**Problem requirements**
Go through the material line by line and copy each one with the word "speed".
━━━━━ Exercise data
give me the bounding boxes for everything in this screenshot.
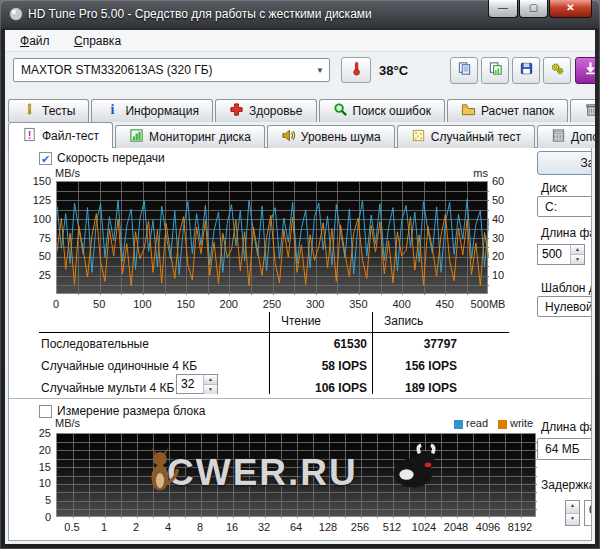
down-arrow-icon [583, 61, 596, 80]
legend-read-label: read [466, 417, 488, 429]
block-size-chart: CWER.RU [56, 433, 536, 517]
block-size-checkbox[interactable]: Измерение размера блока [39, 404, 205, 418]
spin-down-icon[interactable]: ▼ [204, 385, 217, 394]
chart2-x-tick: 0.5 [64, 521, 79, 533]
delay-spinner-buttons[interactable]: ▲▼ [565, 500, 580, 526]
chart1-right-tick: 10 [492, 269, 504, 281]
tab-info[interactable]: iИнформация [91, 99, 212, 122]
search-icon [333, 102, 348, 120]
client-area: Файл Справка MAXTOR STM3320613AS (320 ГБ… [5, 30, 595, 544]
chart1-right-tick: 60 [492, 175, 504, 187]
spin-up-icon[interactable]: ▲ [204, 375, 217, 385]
file-length-spinner[interactable]: 500 ▲▼ [537, 244, 585, 265]
delay-field[interactable]: 0 [584, 500, 592, 526]
data-pattern-value: Нулевой [545, 300, 592, 314]
options-button[interactable] [543, 57, 571, 84]
app-icon [8, 6, 24, 26]
data-pattern-select[interactable]: Нулевой ▼ [537, 296, 592, 317]
table-row-label: Случайные одиночные 4 КБ [41, 359, 197, 373]
tab-label: Случайный тест [431, 130, 521, 144]
save-button[interactable] [512, 57, 540, 84]
dropdown-arrow-icon: ▼ [316, 66, 324, 75]
section-divider [9, 398, 592, 400]
copy-icon [457, 61, 472, 80]
chart1-x-tick: 300 [306, 298, 324, 310]
gears-icon [550, 61, 565, 80]
chart1-right-tick: 50 [492, 194, 504, 206]
chart2-x-tick: 4 [165, 521, 171, 533]
chart1-right-axis-title: ms [456, 167, 488, 179]
tab-label: Поиск ошибок [353, 104, 431, 118]
chart2-x-tick: 8 [197, 521, 203, 533]
chart2-x-tick: 1024 [412, 521, 436, 533]
queue-depth-spinner[interactable]: 32 ▲▼ [176, 374, 218, 394]
chart1-x-tick: 500MB [471, 298, 506, 310]
transfer-speed-checkbox[interactable]: ✔ Скорость передачи [39, 151, 165, 165]
start-button[interactable]: Запуск [537, 151, 592, 175]
transfer-speed-chart [56, 181, 488, 294]
info-icon: i [105, 102, 120, 120]
tab-aam[interactable]: Уровень шума [267, 125, 395, 148]
minimize-button[interactable]: — [488, 0, 518, 18]
spin-down-icon[interactable]: ▼ [571, 255, 584, 264]
table-row-label: Последовательные [41, 337, 149, 351]
drive-select[interactable]: MAXTOR STM3320613AS (320 ГБ) ▼ [13, 58, 330, 82]
copy-text-button[interactable] [450, 57, 478, 84]
checkbox-checked-icon: ✔ [39, 152, 52, 165]
tab-tests[interactable]: !Тесты [8, 99, 89, 122]
titlebar[interactable]: HD Tune Pro 5.00 - Средство для работы с… [0, 0, 600, 30]
close-button[interactable]: ✕ [549, 0, 592, 18]
chart1-x-tick: 450 [436, 298, 454, 310]
tab-file-benchmark[interactable]: !Файл-тест [8, 122, 113, 148]
monitor-chart-icon [129, 128, 144, 146]
menu-file[interactable]: Файл [15, 33, 55, 49]
random-multi-write-value: 189 IOPS [357, 381, 457, 395]
chart1-y-tick: 25 [19, 269, 51, 281]
chart2-x-tick: 64 [290, 521, 302, 533]
chart2-x-tick: 2 [133, 521, 139, 533]
tab-error-scan[interactable]: Поиск ошибок [319, 99, 445, 122]
tab-label: Уровень шума [301, 130, 381, 144]
maximize-button[interactable]: ▢ [519, 0, 548, 18]
temperature-button[interactable] [341, 57, 371, 83]
chart1-y-axis-title: MB/s [55, 167, 80, 179]
chart2-x-tick: 32 [258, 521, 270, 533]
tab-health[interactable]: Здоровье [215, 99, 317, 122]
spin-up-icon[interactable]: ▲ [571, 245, 584, 255]
tab-erase[interactable] [570, 99, 595, 122]
chart2-y-tick: 5 [19, 494, 51, 506]
chart1-right-tick: 40 [492, 213, 504, 225]
tab-row-sub: !Файл-тестМониторинг дискаУровень шумаСл… [8, 122, 595, 148]
disk-select[interactable]: C: ▼ [537, 196, 592, 217]
tab-label: Тесты [42, 104, 75, 118]
health-cross-icon [229, 102, 244, 120]
trash-icon [584, 102, 595, 120]
chart2-x-tick: 16 [226, 521, 238, 533]
download-button[interactable] [575, 57, 595, 84]
chart1-x-tick: 50 [93, 298, 105, 310]
file-length-label: Длина файла [541, 226, 592, 240]
tab-random-access[interactable]: Случайный тест [397, 125, 535, 148]
copy-image-icon [488, 61, 503, 80]
menu-help[interactable]: Справка [69, 33, 126, 49]
tab-disk-monitor[interactable]: Мониторинг диска [115, 125, 265, 148]
chart2-x-tick: 2048 [444, 521, 468, 533]
spin-up-icon[interactable]: ▲ [566, 501, 579, 514]
svg-text:!: ! [28, 128, 32, 140]
spin-down-icon[interactable]: ▼ [566, 514, 579, 526]
disk-label: Диск [541, 181, 567, 195]
tab-label: Мониторинг диска [149, 130, 251, 144]
folder-icon [461, 102, 476, 120]
chart1-right-tick: 20 [492, 250, 504, 262]
block-file-length-select[interactable]: 64 МБ ▼ [537, 438, 592, 460]
chart2-y-tick: 0 [19, 511, 51, 523]
tab-extra-tests[interactable]: Дополнительно [537, 125, 595, 148]
chart2-y-tick: 15 [19, 461, 51, 473]
tab-label: Дополнительно [571, 130, 595, 144]
checkbox-unchecked-icon [39, 405, 52, 418]
tab-folder-usage[interactable]: Расчет папок [447, 99, 568, 122]
chart1-x-tick: 100 [133, 298, 151, 310]
copy-image-button[interactable] [481, 57, 509, 84]
exclamation-icon: ! [22, 102, 37, 120]
chart1-y-tick: 75 [19, 232, 51, 244]
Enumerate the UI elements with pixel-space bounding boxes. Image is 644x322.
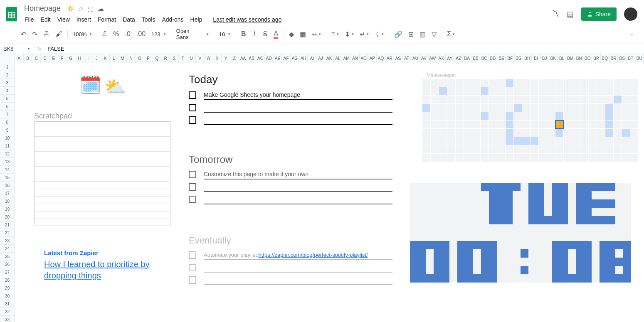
column-header[interactable]: K xyxy=(101,54,110,63)
eventually-link[interactable]: https://zapier.com/blog/perfect-spotify-… xyxy=(259,252,368,258)
column-header[interactable]: BD xyxy=(489,54,498,63)
text-color-button[interactable]: A xyxy=(271,27,281,41)
row-header[interactable]: 15 xyxy=(0,174,15,182)
column-header[interactable]: AD xyxy=(265,54,274,63)
column-header[interactable]: AA xyxy=(239,54,248,63)
sheets-logo-icon[interactable] xyxy=(3,6,20,22)
column-header[interactable]: AQ xyxy=(377,54,385,63)
cloud-icon[interactable]: ☁ xyxy=(98,5,104,12)
menu-tools[interactable]: Tools xyxy=(139,15,158,25)
column-header[interactable]: AB xyxy=(247,54,256,63)
column-header[interactable]: BK xyxy=(549,54,558,63)
todo-text[interactable] xyxy=(204,263,392,273)
column-header[interactable]: BE xyxy=(497,54,506,63)
row-header[interactable]: 12 xyxy=(0,150,15,158)
column-header[interactable]: AM xyxy=(342,54,351,63)
todo-checkbox[interactable] xyxy=(189,91,196,99)
column-header[interactable]: BO xyxy=(583,54,592,63)
row-header[interactable]: 5 xyxy=(0,95,15,103)
todo-checkbox[interactable] xyxy=(189,251,196,259)
column-header[interactable]: E xyxy=(49,54,58,63)
functions-button[interactable]: Σ xyxy=(444,28,457,40)
column-header[interactable]: AC xyxy=(256,54,265,63)
row-header[interactable]: 31 xyxy=(0,300,15,308)
decrease-decimal-button[interactable]: .0 xyxy=(122,28,133,40)
column-header[interactable]: AN xyxy=(351,54,360,63)
collapse-toolbar-icon[interactable]: ︿ xyxy=(627,28,637,40)
row-header[interactable]: 22 xyxy=(0,229,15,237)
todo-text[interactable] xyxy=(204,182,392,192)
column-header[interactable]: BT xyxy=(627,54,635,63)
comments-icon[interactable]: ▤ xyxy=(567,10,574,19)
column-header[interactable]: R xyxy=(161,54,170,63)
column-header[interactable]: BP xyxy=(592,54,601,63)
column-header[interactable]: BH xyxy=(523,54,532,63)
column-header[interactable]: H xyxy=(75,54,84,63)
redo-button[interactable]: ↷ xyxy=(30,28,40,41)
column-header[interactable]: AK xyxy=(325,54,334,63)
formula-input[interactable] xyxy=(46,46,644,52)
print-button[interactable]: 🖶 xyxy=(41,28,52,40)
fill-color-button[interactable]: ◆ xyxy=(286,28,296,41)
column-header[interactable]: BC xyxy=(480,54,489,63)
column-header[interactable]: D xyxy=(41,54,49,63)
column-header[interactable]: BM xyxy=(566,54,575,63)
todo-text[interactable] xyxy=(204,103,392,113)
column-header[interactable]: L xyxy=(110,54,118,63)
todo-text[interactable] xyxy=(204,115,392,125)
select-all-corner[interactable] xyxy=(0,54,15,63)
comment-button[interactable]: ⊞ xyxy=(406,28,416,41)
column-header[interactable]: M xyxy=(118,54,127,63)
menu-insert[interactable]: Insert xyxy=(74,15,94,25)
row-header[interactable]: 27 xyxy=(0,268,15,276)
avatar[interactable] xyxy=(624,7,637,21)
document-title[interactable]: Homepage xyxy=(22,3,63,14)
spreadsheet-canvas[interactable]: 🗓️ ⛅ Scratchpad Today Make Google Sheets… xyxy=(15,63,644,322)
todo-checkbox[interactable] xyxy=(189,116,196,124)
column-header[interactable]: AJ xyxy=(316,54,325,63)
row-header[interactable]: 19 xyxy=(0,205,15,213)
todo-text[interactable]: Customize this page to make it your own xyxy=(204,170,392,179)
row-header[interactable]: 13 xyxy=(0,158,15,166)
todo-checkbox[interactable] xyxy=(189,276,196,284)
column-header[interactable]: A xyxy=(15,54,24,63)
chart-button[interactable]: ▥ xyxy=(417,28,428,41)
row-header[interactable]: 25 xyxy=(0,253,15,261)
column-header[interactable]: B xyxy=(24,54,32,63)
column-header[interactable]: Z xyxy=(230,54,239,63)
minesweeper-grid[interactable] xyxy=(422,79,638,162)
column-header[interactable]: P xyxy=(144,54,153,63)
column-header[interactable]: I xyxy=(84,54,93,63)
row-header[interactable]: 6 xyxy=(0,103,15,111)
column-header[interactable]: V xyxy=(196,54,205,63)
column-header[interactable]: Q xyxy=(153,54,162,63)
column-header[interactable]: AS xyxy=(394,54,403,63)
row-header[interactable]: 11 xyxy=(0,142,15,150)
bold-button[interactable]: B xyxy=(239,28,249,40)
column-header[interactable]: AP xyxy=(368,54,377,63)
column-header[interactable]: AG xyxy=(291,54,299,63)
column-header[interactable]: AY xyxy=(446,54,454,63)
percent-button[interactable]: % xyxy=(111,28,121,40)
link-button[interactable]: 🔗 xyxy=(392,28,405,41)
row-header[interactable]: 33 xyxy=(0,316,15,322)
wrap-button[interactable]: ↵ xyxy=(357,28,371,41)
column-header[interactable]: AH xyxy=(299,54,308,63)
menu-help[interactable]: Help xyxy=(188,15,205,25)
valign-button[interactable]: ⬍ xyxy=(342,28,356,41)
column-header[interactable]: W xyxy=(205,54,213,63)
column-header[interactable]: O xyxy=(136,54,144,63)
row-header[interactable]: 3 xyxy=(0,79,15,87)
row-header[interactable]: 20 xyxy=(0,213,15,221)
column-header[interactable]: F xyxy=(58,54,67,63)
row-header[interactable]: 1 xyxy=(0,63,15,71)
row-header[interactable]: 7 xyxy=(0,111,15,118)
column-header[interactable]: Y xyxy=(222,54,230,63)
column-header[interactable]: BN xyxy=(575,54,584,63)
row-header[interactable]: 16 xyxy=(0,182,15,189)
column-header[interactable]: BF xyxy=(506,54,515,63)
row-header[interactable]: 29 xyxy=(0,284,15,292)
column-header[interactable]: AV xyxy=(420,54,429,63)
menu-edit[interactable]: Edit xyxy=(38,15,54,25)
todo-text[interactable] xyxy=(204,194,392,204)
━━━━━━━━━━
**Task result**
transfer-speed-checkbox[interactable]: ✔ Скорость передачи [39, 151, 165, 165]
transfer-speed-chart [56, 181, 488, 294]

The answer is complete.